There are three attractions on Lookout Mountain besides Point Park: Rock City, Ruby Falls, and the Incline. I already wrote about Rock City but we have also done the other two. Ruby Falls will be a post for another day. The Incline was my favorite of the three.
Getting up Lookout Mountain has always been a challenge. During the Civil War the Confederate army hauled cannons up the mountain with men pulling, pushing, and hauling on ropes winched around trees. Before the Civil War there was a rough turnpike that was only used in the dry summer months. The four-hour buggy ride made travel prohibitive for most people. When Lookout Mountain became a popular tourist destination and summer home location around the turn of the 20th century, the Inclined Railway became a popular method of reaching the summit.
The current Incline is actually Inclined Railway #2. The first went to the point of the mountain. The second is about half a mile south of the summit. Opened in November of 1895, this new, broader gauge passenger railway simply known as “The Incline” easily whisks residents and visitors up and down the steepest part of Lookout Mountain.

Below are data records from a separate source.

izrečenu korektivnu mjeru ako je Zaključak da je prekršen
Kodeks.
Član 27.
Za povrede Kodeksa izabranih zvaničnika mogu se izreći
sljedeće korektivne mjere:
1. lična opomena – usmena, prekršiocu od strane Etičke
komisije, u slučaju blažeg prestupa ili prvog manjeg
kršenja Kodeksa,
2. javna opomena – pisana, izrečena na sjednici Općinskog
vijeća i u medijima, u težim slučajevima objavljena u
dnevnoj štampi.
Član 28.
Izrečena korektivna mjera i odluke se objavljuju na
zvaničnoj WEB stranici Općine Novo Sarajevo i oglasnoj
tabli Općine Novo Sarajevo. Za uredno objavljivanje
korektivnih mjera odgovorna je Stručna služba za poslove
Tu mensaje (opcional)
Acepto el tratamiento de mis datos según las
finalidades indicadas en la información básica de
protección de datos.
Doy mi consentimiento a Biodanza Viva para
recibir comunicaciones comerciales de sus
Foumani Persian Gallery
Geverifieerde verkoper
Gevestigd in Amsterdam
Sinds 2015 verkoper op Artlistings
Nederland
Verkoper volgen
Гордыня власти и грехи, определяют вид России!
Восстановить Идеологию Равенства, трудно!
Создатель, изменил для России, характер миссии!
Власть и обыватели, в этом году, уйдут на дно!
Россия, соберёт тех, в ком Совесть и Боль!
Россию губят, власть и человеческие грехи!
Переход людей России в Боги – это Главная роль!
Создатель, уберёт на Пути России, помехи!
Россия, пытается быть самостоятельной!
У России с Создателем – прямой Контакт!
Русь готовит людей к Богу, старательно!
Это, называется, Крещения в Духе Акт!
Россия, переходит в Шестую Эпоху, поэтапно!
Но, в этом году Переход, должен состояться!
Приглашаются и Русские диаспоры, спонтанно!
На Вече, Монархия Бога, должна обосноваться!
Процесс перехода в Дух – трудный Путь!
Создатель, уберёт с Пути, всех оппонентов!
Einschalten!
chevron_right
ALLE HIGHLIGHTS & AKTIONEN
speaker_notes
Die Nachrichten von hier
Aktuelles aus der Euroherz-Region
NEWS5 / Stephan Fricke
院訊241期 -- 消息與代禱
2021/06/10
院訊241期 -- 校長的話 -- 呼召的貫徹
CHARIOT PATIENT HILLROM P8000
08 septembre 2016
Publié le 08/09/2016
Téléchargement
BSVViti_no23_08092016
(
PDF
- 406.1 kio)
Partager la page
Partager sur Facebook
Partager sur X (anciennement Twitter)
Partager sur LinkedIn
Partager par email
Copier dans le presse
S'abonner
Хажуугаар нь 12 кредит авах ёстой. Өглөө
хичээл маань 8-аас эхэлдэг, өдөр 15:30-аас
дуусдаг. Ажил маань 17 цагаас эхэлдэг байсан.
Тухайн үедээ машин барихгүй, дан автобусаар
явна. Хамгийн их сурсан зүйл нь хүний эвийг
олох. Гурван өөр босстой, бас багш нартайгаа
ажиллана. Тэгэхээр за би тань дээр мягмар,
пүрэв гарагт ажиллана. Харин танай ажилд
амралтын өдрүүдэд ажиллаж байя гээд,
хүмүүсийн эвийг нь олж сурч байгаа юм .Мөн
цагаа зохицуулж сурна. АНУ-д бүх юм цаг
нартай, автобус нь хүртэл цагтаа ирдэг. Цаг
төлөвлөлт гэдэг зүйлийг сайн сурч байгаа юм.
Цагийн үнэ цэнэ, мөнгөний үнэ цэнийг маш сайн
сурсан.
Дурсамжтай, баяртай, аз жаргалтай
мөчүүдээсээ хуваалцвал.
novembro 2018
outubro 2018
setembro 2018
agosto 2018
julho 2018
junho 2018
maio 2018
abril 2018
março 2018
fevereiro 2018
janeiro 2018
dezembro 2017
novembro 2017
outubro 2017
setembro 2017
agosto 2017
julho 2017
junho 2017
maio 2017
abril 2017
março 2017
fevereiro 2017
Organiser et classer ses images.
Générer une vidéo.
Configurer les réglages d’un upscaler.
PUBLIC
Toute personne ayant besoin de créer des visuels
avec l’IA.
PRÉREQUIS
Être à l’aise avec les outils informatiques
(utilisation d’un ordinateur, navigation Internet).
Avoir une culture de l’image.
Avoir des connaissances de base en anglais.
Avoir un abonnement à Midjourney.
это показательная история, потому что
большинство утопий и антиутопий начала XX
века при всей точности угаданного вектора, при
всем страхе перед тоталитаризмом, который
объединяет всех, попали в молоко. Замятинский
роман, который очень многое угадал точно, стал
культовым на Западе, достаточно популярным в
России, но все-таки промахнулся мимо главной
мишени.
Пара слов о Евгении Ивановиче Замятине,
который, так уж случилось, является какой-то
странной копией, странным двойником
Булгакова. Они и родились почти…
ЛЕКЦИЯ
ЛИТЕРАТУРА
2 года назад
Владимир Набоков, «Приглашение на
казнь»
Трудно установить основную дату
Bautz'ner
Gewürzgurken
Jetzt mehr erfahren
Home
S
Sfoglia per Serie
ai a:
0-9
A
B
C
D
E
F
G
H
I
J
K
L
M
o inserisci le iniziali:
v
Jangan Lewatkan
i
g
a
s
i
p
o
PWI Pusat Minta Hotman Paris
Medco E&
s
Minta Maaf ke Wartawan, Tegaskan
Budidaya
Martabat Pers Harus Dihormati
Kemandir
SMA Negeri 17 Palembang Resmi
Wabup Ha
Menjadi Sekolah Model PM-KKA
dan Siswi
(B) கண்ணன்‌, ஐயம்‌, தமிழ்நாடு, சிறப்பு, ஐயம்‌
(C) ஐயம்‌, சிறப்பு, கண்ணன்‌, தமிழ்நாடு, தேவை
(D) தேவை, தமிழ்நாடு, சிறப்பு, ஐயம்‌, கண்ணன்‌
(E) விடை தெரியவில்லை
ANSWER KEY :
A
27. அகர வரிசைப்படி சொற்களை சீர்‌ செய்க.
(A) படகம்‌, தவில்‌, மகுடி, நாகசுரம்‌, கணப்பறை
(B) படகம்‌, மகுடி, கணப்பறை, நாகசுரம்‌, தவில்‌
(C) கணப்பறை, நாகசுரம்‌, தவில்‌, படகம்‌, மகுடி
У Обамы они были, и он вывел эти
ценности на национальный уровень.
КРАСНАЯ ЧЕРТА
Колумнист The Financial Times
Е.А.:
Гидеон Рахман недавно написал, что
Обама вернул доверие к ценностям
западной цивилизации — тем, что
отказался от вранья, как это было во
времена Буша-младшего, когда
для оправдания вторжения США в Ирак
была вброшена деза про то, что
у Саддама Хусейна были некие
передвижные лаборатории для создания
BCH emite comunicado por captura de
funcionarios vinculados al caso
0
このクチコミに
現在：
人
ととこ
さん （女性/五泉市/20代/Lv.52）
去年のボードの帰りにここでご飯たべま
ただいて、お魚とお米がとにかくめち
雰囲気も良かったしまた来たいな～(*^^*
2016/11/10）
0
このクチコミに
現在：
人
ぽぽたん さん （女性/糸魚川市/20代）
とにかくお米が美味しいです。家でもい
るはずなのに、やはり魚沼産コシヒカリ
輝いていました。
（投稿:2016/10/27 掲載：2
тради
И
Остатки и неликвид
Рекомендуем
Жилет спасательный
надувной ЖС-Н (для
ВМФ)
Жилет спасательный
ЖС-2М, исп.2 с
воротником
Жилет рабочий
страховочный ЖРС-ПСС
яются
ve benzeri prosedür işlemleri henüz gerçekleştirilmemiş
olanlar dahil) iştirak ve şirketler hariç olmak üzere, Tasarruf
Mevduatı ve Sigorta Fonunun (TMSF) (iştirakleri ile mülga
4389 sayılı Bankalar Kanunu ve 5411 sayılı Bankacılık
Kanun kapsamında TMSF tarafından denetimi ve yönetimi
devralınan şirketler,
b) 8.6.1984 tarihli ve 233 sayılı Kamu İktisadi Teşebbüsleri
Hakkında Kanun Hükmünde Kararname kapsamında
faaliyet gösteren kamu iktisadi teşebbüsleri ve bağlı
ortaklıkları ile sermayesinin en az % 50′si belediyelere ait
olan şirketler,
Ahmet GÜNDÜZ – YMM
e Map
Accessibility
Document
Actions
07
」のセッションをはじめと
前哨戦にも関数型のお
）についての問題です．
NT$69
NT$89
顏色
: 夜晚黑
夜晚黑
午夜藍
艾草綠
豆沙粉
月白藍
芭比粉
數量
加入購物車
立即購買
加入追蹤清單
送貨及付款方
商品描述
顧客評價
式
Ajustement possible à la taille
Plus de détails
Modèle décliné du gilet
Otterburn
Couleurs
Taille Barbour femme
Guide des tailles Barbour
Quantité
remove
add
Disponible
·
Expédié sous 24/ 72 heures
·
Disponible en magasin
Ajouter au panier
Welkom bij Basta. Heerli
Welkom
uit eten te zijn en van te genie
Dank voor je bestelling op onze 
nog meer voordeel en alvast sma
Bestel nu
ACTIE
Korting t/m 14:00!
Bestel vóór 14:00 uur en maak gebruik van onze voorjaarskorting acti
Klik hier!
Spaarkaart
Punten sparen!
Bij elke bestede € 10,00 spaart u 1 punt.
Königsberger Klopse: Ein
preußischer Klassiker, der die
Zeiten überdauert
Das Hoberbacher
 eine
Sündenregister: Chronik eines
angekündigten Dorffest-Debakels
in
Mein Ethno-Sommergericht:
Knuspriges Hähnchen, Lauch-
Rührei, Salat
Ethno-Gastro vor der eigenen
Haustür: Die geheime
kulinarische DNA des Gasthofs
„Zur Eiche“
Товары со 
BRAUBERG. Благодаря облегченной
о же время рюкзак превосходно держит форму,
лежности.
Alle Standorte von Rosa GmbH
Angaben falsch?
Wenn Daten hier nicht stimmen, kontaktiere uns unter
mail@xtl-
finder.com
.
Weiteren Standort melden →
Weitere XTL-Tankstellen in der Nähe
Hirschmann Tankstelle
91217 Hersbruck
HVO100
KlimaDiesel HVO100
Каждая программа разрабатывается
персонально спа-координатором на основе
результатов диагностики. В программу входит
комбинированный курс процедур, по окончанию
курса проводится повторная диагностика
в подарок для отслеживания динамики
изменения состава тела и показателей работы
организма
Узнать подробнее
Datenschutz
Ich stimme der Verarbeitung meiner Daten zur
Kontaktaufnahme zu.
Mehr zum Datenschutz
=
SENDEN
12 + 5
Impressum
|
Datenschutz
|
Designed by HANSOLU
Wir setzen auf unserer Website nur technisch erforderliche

Built by John Crass and the Lookout Mountain Incline Railway Company, The Incline is a technical marvel that at its extreme reaches an incline of 72.7%, making it one of the steepest passenger railways in the world. The original coal-burning steam engines were replaced by two 100-horsepower motors in 1911, but other than that the railway hasn’t changed very much in its more than 120 years of operation. It operates on a cable with the two rail cars serving as counterweights to each other. When one goes up, the other goes down. The cars pass each other in the middle. There is an Otis Centrifugal Brake that will keep the cars from plunging down the mountain in the unlikely event that the cable breaks.
The railway car itself is built on an incline. The floor angles down, like a theater floor, so you have to walk down to sit in the front. Consequently the chairs stay mostly level as the car goes up or down the mountain.
I was fascinated by the Incline. Riding it was much easier than driving up and down the mountain – and much safer. The Incline has never had an accident. The view was amazing in both directions. I was a little disconcerted when we pulled into the station at the top, because it felt like we were hanging off the side of the mountain, but the station is solidly built and there was a good, sturdy platform for getting off the car.
If you visit Chattanooga, you definitely want to ride the Incline. And once you get to the top, visit Point Park and say hi to the rangers at the Visitor Center. Who knows – they might even be us!